I tell her I don’t feel good and have to go. I run through all the places I’ve been, trying to think where I could’ve left it. The studio is where I last listened, but I remember having it after that at home.

Back in my room I go through everything, but no luck.
Do not tell me I have lost the phone before hearing the last message!
Especially if it contains the crucial detail, like something in a photograph that completes the picture.

To keep myself busy, I scan some of my images into my computer and check out the blog Levi mentioned. I notice there’s a link to a contest for best city photograph. I decide I’ll use the one with the kid drawing the city in chalk.

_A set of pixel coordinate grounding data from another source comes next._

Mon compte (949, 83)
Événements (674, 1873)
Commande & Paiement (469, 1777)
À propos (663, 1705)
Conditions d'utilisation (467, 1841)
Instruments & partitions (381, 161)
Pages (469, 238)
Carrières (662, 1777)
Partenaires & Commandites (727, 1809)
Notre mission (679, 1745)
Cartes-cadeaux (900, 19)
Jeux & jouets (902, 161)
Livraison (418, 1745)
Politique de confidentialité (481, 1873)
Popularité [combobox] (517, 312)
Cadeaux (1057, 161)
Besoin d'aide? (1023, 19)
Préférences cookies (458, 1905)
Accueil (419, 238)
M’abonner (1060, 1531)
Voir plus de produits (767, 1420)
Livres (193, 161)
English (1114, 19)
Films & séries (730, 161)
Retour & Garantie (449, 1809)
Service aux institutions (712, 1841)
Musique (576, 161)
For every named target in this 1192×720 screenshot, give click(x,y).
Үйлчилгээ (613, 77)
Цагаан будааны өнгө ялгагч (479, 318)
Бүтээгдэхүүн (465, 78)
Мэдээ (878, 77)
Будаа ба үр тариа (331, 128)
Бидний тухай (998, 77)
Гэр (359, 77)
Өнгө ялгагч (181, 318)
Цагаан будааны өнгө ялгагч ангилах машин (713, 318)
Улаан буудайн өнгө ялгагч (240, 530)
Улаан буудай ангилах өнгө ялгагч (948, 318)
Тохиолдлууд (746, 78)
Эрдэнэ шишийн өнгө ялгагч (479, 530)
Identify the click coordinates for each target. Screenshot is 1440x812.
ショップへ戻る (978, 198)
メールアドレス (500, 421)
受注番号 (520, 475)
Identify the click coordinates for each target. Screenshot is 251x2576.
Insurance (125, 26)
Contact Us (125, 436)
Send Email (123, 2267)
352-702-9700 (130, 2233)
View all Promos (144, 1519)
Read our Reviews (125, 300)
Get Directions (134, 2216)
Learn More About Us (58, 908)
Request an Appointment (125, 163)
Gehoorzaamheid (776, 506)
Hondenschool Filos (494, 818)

It costs twenty dollars to submit a picture, so I’ll use the credit card my dad gave me for emergencies. I know this isn’t one, but I think I deserve it, considering. I look at some of the photographers’ work and feel really, really humbled. How could I even dream of being in the same league as these people? But then I read a blog about how art is subjective and even untrained people can have a gift and just not know it. This gives me hope.

I take a break from the computer and try to concentrate on my math final. For some reason, I’ve always studied on my bed. It helps me to have the space to spread things around. I usually get back cramps but do it anyway. I start reviewing my geometry, which Janine hates but I’m pretty good at, even though it seems like stretching your brain for some workout it will never do in real life. When am I going to have to use the Pythagorean theorem?

Halfway through reviewing my first lesson plan, I hear my computer chime. It’s an IM from Daria. She tells me she got me an interview with a Brooklyn zine in a few days. Seeing as I’m not really a photographer yet, this strikes me as odd. I write down the information anyway, and we sign off.